Facebook, Google, Amazon, Netflix and others have “solved” this by forcing a login. For example, my Facebook News Feed is identical on mobile and desktop; Amazon recommended products that are consistent across devices and unique to me. But what about the rest of the internet? What about the time I spend online and in apps where I’m not logged in?
The good news is that the internet, by definition, is a boundless sea of data. Browser data, device data, location data, usage data, network data — enough data to keep an army of data scientists busy trying to resolve identity by using these signals. Several companies are already addressing this question of digital identity, but there are few, if any, open standards and very limited collaboration.
If solved by a crowdsourced data science competition, digital identity can revolutionize online experiences for both brands and consumers. Recommendations and content can be personalized, and marketing can be automated. Cross-device attribution becomes simple, and the marketer’s view of consumers becomes holistic.
Traffic and transit
Think of all the data we issue every morning while combating our daily commutes. We input data to Waze, share our location and speed with GPS, drive through speed monitor zones and even provide license plate information and traffic patterns with intersection cameras and toll booths. There’s data coming from millions of drivers, and even more from buses and trains.
What if there were a crowdsourced “Netflix Prize” to produce an open-source program that could tell us exactly when to leave our house to minimize our commute time or arrive precisely when we want, beyond what Google Maps can do today. If all of this data was more widely available to data scientists, a data science challenge could help determine how many lanes to have open at a given time of day, how to fluctuate tolls dynamically based on traffic needs, how to monitor and rate the changing of traffic signals and much more. Machine learning in this realm could vastly improve traffic flows and create a more efficient transportation environment and experience.

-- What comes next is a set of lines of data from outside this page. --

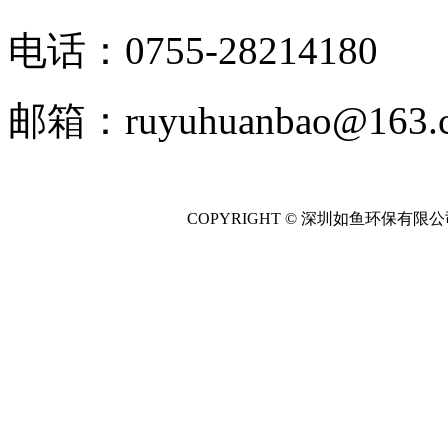
电话：0755-28214180
邮箱：ruyuhuanbao@163.
COPYRIGHT © 深圳如鱼环保有限公司 All 
主营产品：
雨水收集调
|
污水处理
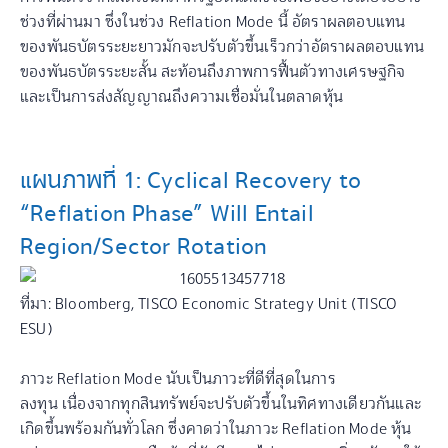
ช่วงที่ผ่านมา ซึ่งในช่วง Reflation Mode นี้ อัตราผลตอบแทน
ของพันธบัตรระยะยาวมักจะปรับตัวขึ้นเร็วกว่าอัตราผลตอบแทน
ของพันธบัตรระยะสั้น สะท้อนถึงภาพการฟื้นตัวทางเศรษฐกิจ
และเป็นการส่งสัญญาณถึงความเชื่อมั่นในตลาดหุ้น
แผนภาพที่ 1: Cyclical Recovery to
“Reflation Phase” Will Entail
Region/Sector Rotation
ที่มา: Bloomberg, TISCO Economic Strategy Unit (TISCO
ESU)
ภาวะ Reflation Mode นับเป็นภาวะที่ดีที่สุดในการ
ลงทุน
เนื่องจากทุกสินทรัพย์จะปรับตัวขึ้นในทิศทางเดียวกันและ
เกิดขึ้นพร้อมกันทั่วโลก ซึ่งคาดว่าในภาวะ Reflation Mode หุ้น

By 2050, Earth will be home to nine billion people. That’s a 35 percent increase from today, or two billion additional mouths to feed. Can our current agricultural practices keep up with that demand for food without wreaking havoc on the planet? Agriculture has become one of the most contested practices when it comes to environmentalism. Crops take water, emit carbon dioxide, require pesticides and send runoff nitrogen and other waste into our precious water. It’s time for a more data-driven approach to farming.
From weather patterns to soil nutrient levels, even insect life and plant growth records, agricultural data can be used to determine not only which crops to plant, but also when to do it, where to do it, how to harvest and even how much to irrigate. The Farmer’s Almanac and human hunches have been trusted sources for centuries, but at this crucial turning point, is it possible to make the industry a more precise science, and potentially save our race? By implementing a crowdsourced solution that fuses machine learning with innovative engineering, we could build sustainable solutions to support generations to come.
Ten years ago, the Netflix Prize used data and science to change recommendation engines for the better. Algorithmic intelligence changed the things we watched on our screens. What would happen if we applied those same concepts to other industries? These five are just the beginning.